The following example is adapted from the reshape2 paper in the Journal of Statistical Software.
library(reshape2)
## Attaching package: 'reshape2'
## The following object(s) are masked from 'package:reshape':
##
## colsplit, melt, recast
# this data is not in a good plotting or linear modelling format
head(french_fries)
## time treatment subject rep potato buttery grassy rancid painty
## 61 1 1 3 1 2.9 0.0 0.0 0.0 5.5
## 25 1 1 3 2 14.0 0.0 0.0 1.1 0.0
## 62 1 1 10 1 11.0 6.4 0.0 0.0 0.0
## 26 1 1 10 2 9.9 5.9 2.9 2.2 0.0
## 63 1 1 15 1 1.2 0.1 0.0 1.1 5.1
## 27 1 1 15 2 8.8 3.0 3.6 1.5 2.3
# columns 1 to 4 will stay the same bu tbe repeated 5 times 5 being the
# number of value columns that will be squished or melted into a single
# column
melted_fries <- melt(french_fries, id = 1:4, na.rm = TRUE, value.name = "desirability")
head(melted_fries)
## time treatment subject rep variable value
## 1 1 1 3 1 potato 2.9
## 2 1 1 3 2 potato 14.0
## 3 1 1 10 1 potato 11.0
## 4 1 1 10 2 potato 9.9
## 5 1 1 15 1 potato 1.2
## 6 1 1 15 2 potato 8.8
# a fussy fussy plot but you get the point
qplot(variable, desirability, data = melted_fries, facets = time ~
treatment, geom = "boxplot")
## Error: object 'desirability' not found
We have ended this tutorial starting to talk about model formulae whilst we earlier mentioned linear models and the lm function in the context of object orientation.
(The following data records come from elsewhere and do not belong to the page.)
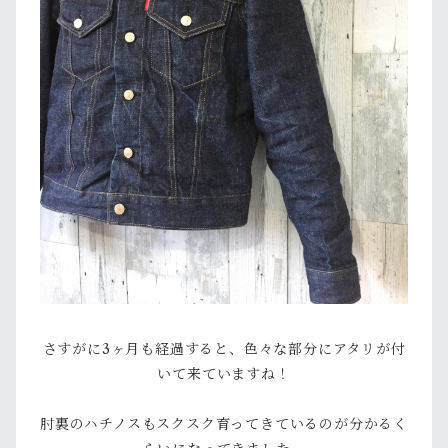
さすがに3ヶ月も経過すると、色々な部分にアタリが付
いて来ていますね！
肘裏のハチノスもスクスク育ってきているのが分かるく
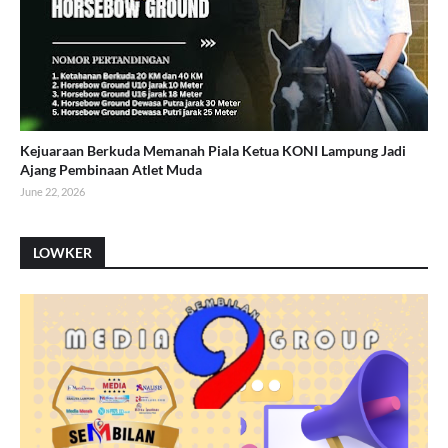
Kejuaraan Berkuda Memanah Piala Ketua KONI Lampung Jadi
Ajang Pembinaan Atlet Muda
June 22, 2026
LOWKER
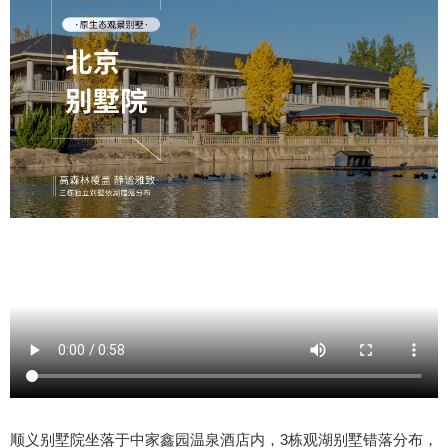
顺义别墅院坐落于中家鑫园温泉酒店内，3栋观湖别墅错落分布，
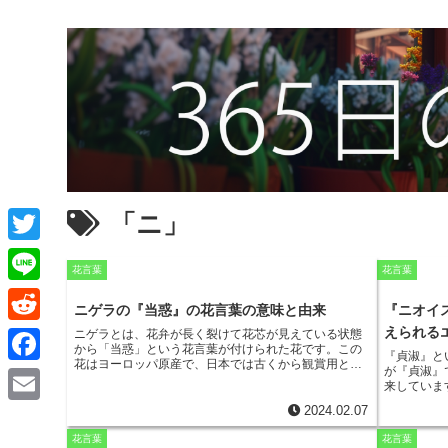
「ニ」
T
花言葉
花言葉
w
L
ニゲラの『当惑』の花言葉の意味と由来
『ニオイ
i
i
えられる
R
ニゲラとは、花弁が長く裂けて花芯が見えている状態
から「当惑」という花言葉が付けられた花です。
この
t
『貞淑』と
n
花はヨーロッパ原産で、日本では古くから観賞用とし
e
が『貞淑』
F
て栽培されています。
ニゲラの学名であるNigellaは、
t
来していま
e
ラテン語で「黒い」という意味を持ち、これはニゲラ
d
がいました
a
の種が黒っぽい色をしていることに由来しています。
2024.02.07
e
E
けました。
日本では、ニゲラはクロタネ草とも呼ばれています。
d
に持ち帰っ
c
ニゲラの花は、5～6月に咲き、青、白、ピンク、紫な
花言葉
花言葉
近くを歩い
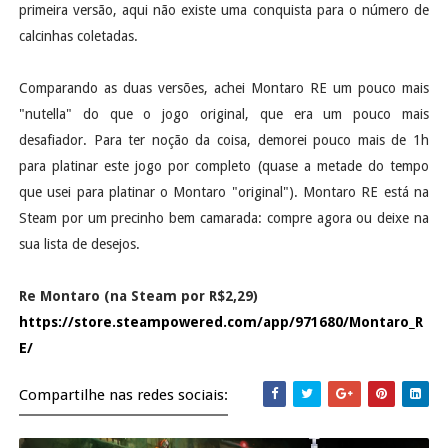
primeira versão, aqui não existe uma conquista para o número de
calcinhas coletadas.
Comparando as duas versões, achei Montaro RE um pouco mais
"nutella" do que o jogo original, que era um pouco mais
desafiador. Para ter noção da coisa, demorei pouco mais de 1h
para platinar este jogo por completo (quase a metade do tempo
que usei para platinar o Montaro "original"). Montaro RE está na
Steam por um precinho bem camarada: compre agora ou deixe na
sua lista de desejos.
Re Montaro (na Steam por R$2,29)
https://store.steampowered.com/app/971680/Montaro_R
E/
Compartilhe nas redes sociais:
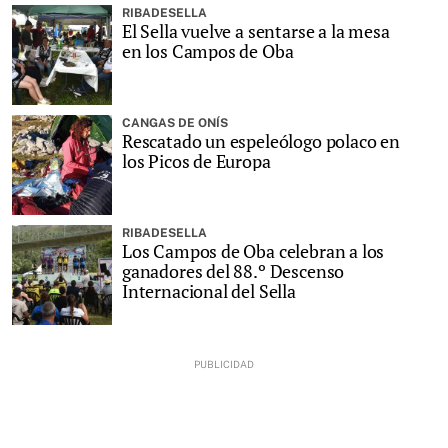
RIBADESELLA
El Sella vuelve a sentarse a la mesa
en los Campos de Oba
CANGAS DE ONÍS
Rescatado un espeleólogo polaco en
los Picos de Europa
RIBADESELLA
Los Campos de Oba celebran a los
ganadores del 88.º Descenso
Internacional del Sella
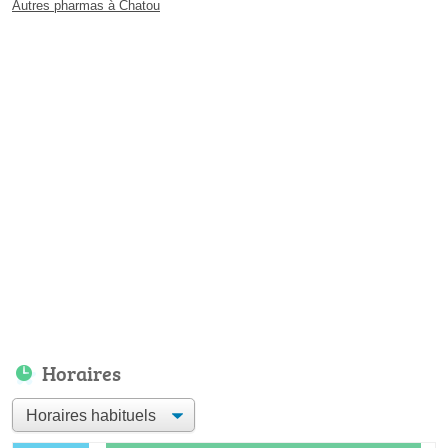
Autres pharmas à Chatou
Horaires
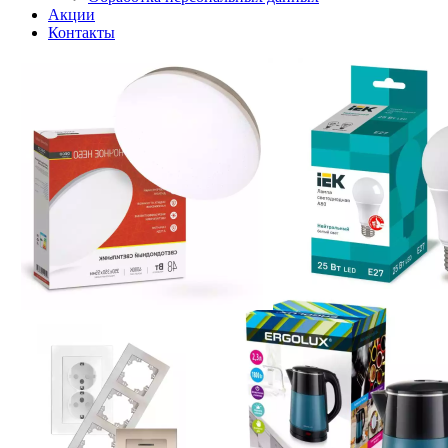
Акции
Контакты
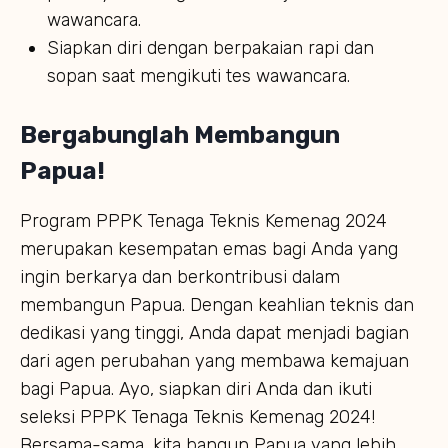
wawancara.
Siapkan diri dengan berpakaian rapi dan
sopan saat mengikuti tes wawancara.
Bergabunglah Membangun
Papua!
Program PPPK Tenaga Teknis Kemenag 2024
merupakan kesempatan emas bagi Anda yang
ingin berkarya dan berkontribusi dalam
membangun Papua. Dengan keahlian teknis dan
dedikasi yang tinggi, Anda dapat menjadi bagian
dari agen perubahan yang membawa kemajuan
bagi Papua. Ayo, siapkan diri Anda dan ikuti
seleksi PPPK Tenaga Teknis Kemenag 2024!
Bersama-sama, kita bangun Papua yang lebih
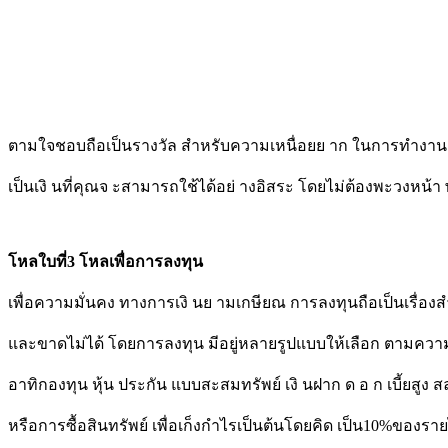
ตามใจชอบถือเป็นรางวัล สำหรับความเหนื่อยย าก ในการทำงาน 
เป็นเงิ นที่คุณจ ะสามารถใช้ได้อย่ างอิสระ โดยไม่ต้องพะวงหน้า
โหลใบที่3 โหลเพื่อการลงทุน
เพื่อความมั่นคง ทางการเงิ นย ามเกษียณ การลงทุนถือเป็นเรื่อง
และขาดไม่ได้ โดยการลงทุน มีอยู่หลายรูปแบบให้เลือก ตามคว
อาทิกองทุน หุ้น ประกัน แบบสะสมทรัพย์ เงิ นฝาก ด อ ก เบี้ยสูง
หรือการซื้อสินทรัพย์ เพื่อเก็งกำไรเป็นต้นโดยคิด เป็น10%ของราย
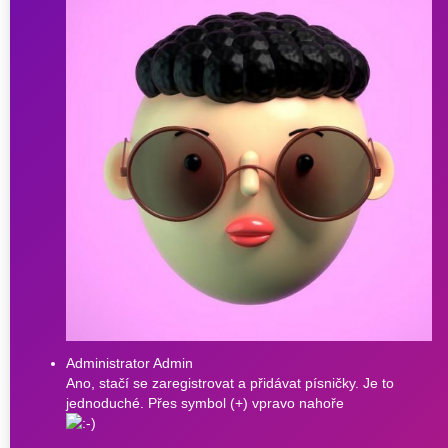
Administrator Admin
Ano, stačí se zaregistrovat a přidávat písničky. Je to
jednoduché. Přes symbol (+) vpravo nahoře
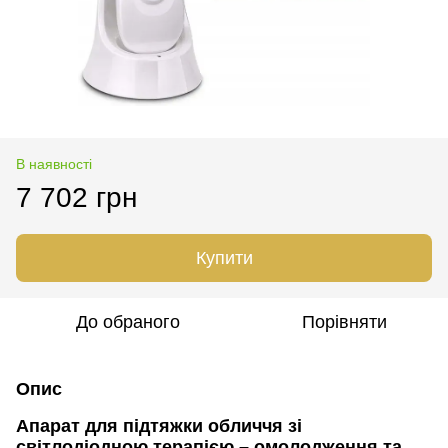
В наявності
7 702 грн
Купити
До обраного
Порівняти
Опис
Апарат для підтяжки обличчя зі
світлодіодною терапією – омолодження та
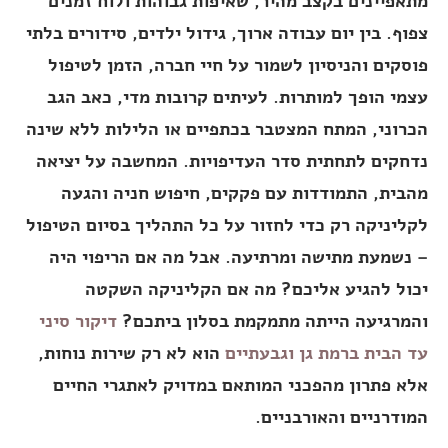
מתאפיינים בקצב מהיר, שאיפות גבוהות ולוח זמנים
צפוף. בין יום עבודה ארוך, גידול ילדים, סידורים בלתי
פוסקים והניסיון לשמור על חיי חברה, הזמן לטיפול
עצמי הופך למותרות. לעיתים קרובות מדי, כאב הגב
הכרוני, המתח המצטבר בכתפיים או הלילות ללא שינה
נדחקים לתחתית סדר העדיפויות. המחשבה על יציאה
מהבית, התמודדות עם פקקים, חיפוש חניה והגעה
לקליניקה רק כדי לחזור על כל התהליך בסיום הטיפול
– נשמעת מתישה ומרתיעה. אבל מה אם הריפוי היה
יכול להגיע אליכם? מה אם הקליניקה השקטה
והמרגיעה הייתה מתמקמת בסלון ביתכם?
דיקור סיני
עד הבית ברמת גן וגבעתיים
הוא לא רק שירות נוחות,
אלא פתרון מהפכני המותאם במדויק לאתגרי החיים
המודרניים והאורבניים.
In the next tutorial we will return to the lm command both because it is both a really powerful function in itself but also because most of the other statistical methods for R closely follow the same syntax and downstream. So if you know lm then you know glm (generalised linear models), you know 'nls' (nonlinear least squares), or even nlme (non linear mixed effects). Or at least you know how to do it if not what it is.